> Your instructions: Leave the pictures out and repeat the rest of the data below exactly.
= Beginning of Section =
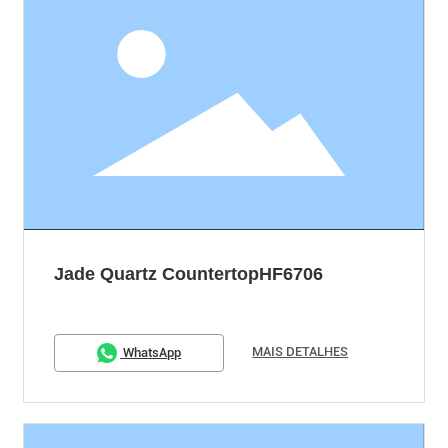
Jade Quartz CountertopHF6706
MAIS DETALHES
WhatsApp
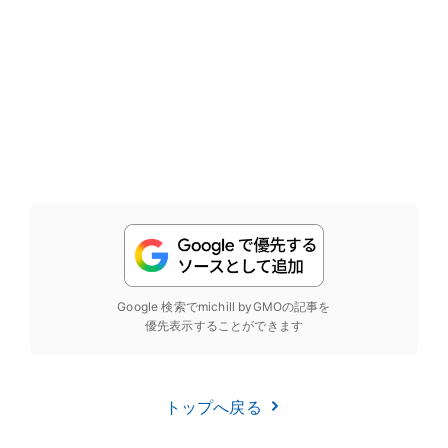
Google 検索でmichill byGMOの記事を
優先表示することができます
トップへ戻る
= End of Section =
> Result for this exercise:
Jade Quartz CountertopHF6706
MAIS DETALHES
WhatsApp
Google 検索でmichill byGMOの記事を
優先表示することができます
トップへ戻る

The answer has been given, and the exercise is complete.